WORK TASK. Below is a listing with pictures. Repeat exactly the lines starting at the one holding "Восстановление здоровья. Нормализация" and going on through the one holding "vizije (RTV) Slovenija", and leave every picture out.

DATASET RECORDS.
%%

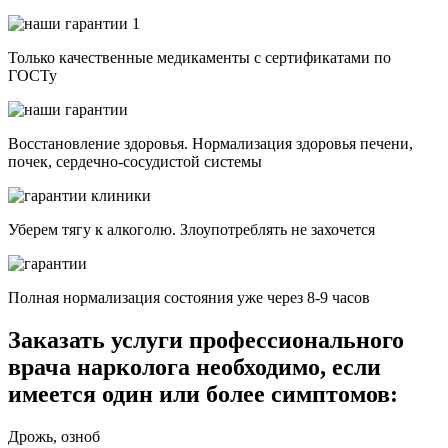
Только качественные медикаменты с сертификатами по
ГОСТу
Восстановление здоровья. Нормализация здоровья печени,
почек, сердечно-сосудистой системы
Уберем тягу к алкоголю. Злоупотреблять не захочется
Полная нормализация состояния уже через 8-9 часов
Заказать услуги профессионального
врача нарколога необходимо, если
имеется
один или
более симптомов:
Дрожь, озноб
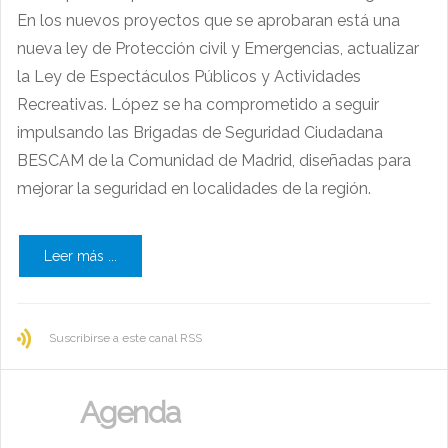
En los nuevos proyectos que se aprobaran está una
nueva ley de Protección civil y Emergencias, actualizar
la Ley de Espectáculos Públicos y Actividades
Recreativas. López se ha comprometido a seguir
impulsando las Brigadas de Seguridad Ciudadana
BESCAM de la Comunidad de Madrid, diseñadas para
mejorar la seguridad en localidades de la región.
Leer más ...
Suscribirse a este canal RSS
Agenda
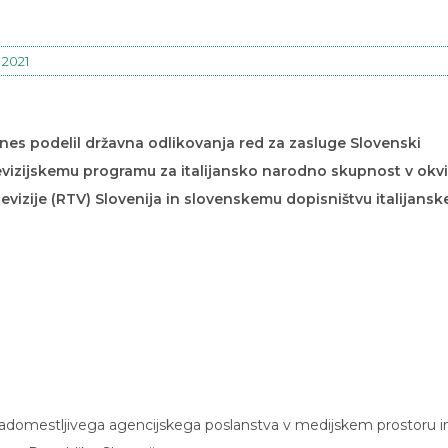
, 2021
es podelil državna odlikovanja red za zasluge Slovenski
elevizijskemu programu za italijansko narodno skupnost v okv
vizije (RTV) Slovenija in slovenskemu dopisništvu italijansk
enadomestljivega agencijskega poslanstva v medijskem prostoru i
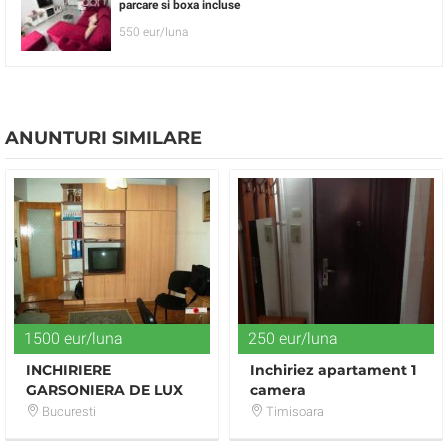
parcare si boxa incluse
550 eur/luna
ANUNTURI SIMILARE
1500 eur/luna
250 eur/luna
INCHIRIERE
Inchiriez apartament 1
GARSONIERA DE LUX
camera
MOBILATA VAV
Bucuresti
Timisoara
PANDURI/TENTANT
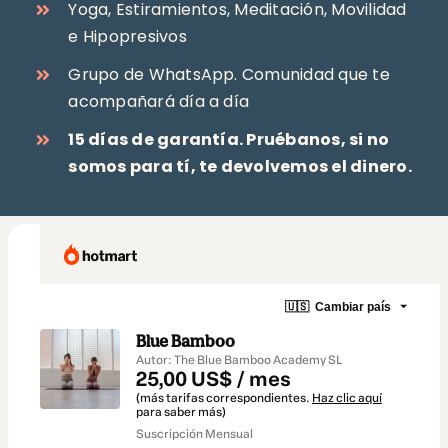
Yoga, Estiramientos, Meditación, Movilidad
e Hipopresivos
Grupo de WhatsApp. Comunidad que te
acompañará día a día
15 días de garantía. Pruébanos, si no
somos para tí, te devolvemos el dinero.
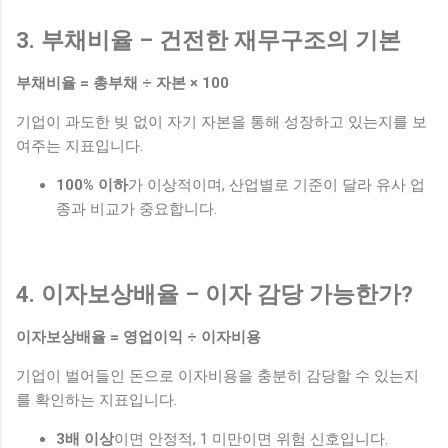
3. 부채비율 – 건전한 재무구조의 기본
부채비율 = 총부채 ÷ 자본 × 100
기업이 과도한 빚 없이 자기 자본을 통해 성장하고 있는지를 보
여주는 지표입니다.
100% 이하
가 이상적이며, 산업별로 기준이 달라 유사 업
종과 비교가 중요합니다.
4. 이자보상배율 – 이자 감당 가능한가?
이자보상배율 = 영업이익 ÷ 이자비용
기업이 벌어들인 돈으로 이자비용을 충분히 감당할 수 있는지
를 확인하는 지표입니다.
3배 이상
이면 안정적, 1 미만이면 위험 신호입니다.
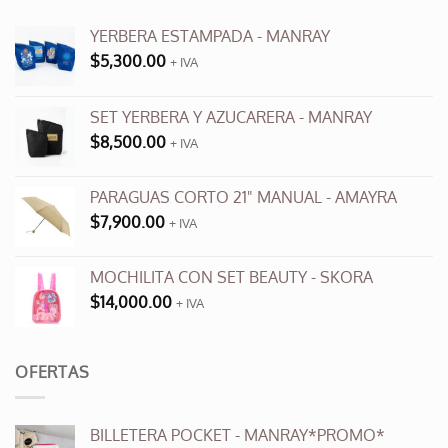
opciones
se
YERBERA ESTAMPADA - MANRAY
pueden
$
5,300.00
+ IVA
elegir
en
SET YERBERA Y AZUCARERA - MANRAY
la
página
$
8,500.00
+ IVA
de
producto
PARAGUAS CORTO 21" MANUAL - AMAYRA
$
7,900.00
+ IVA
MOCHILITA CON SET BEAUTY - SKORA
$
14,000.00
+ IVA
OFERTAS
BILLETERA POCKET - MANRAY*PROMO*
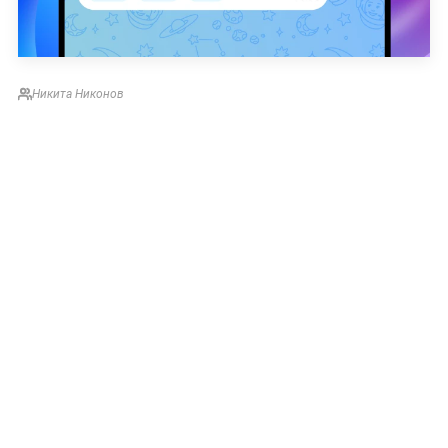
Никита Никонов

%%

REPLY.
Восстановление здоровья. Нормализация здоровья печени,
почек, сердечно-сосудистой системы
Уберем тягу к алкоголю. Злоупотреблять не захочется
Полная нормализация состояния уже через 8-9 часов
Заказать услуги профессионального
врача нарколога необходимо, если
имеется
один или
более симптомов:
Дрожь, озноб
En los nuevos proyectos que se aprobaran está una
nueva ley de Protección civil y Emergencias, actualizar
la Ley de Espectáculos Públicos y Actividades
Recreativas. López se ha comprometido a seguir
impulsando las Brigadas de Seguridad Ciudadana
BESCAM de la Comunidad de Madrid, diseñadas para
mejorar la seguridad en localidades de la región.
Leer más ...
Suscribirse a este canal RSS
Agenda
, 2021
es podelil državna odlikovanja red za zasluge Slovenski
elevizijskemu programu za italijansko narodno skupnost v okv
vizije (RTV) Slovenija in slovenskemu dopisništvu italijansk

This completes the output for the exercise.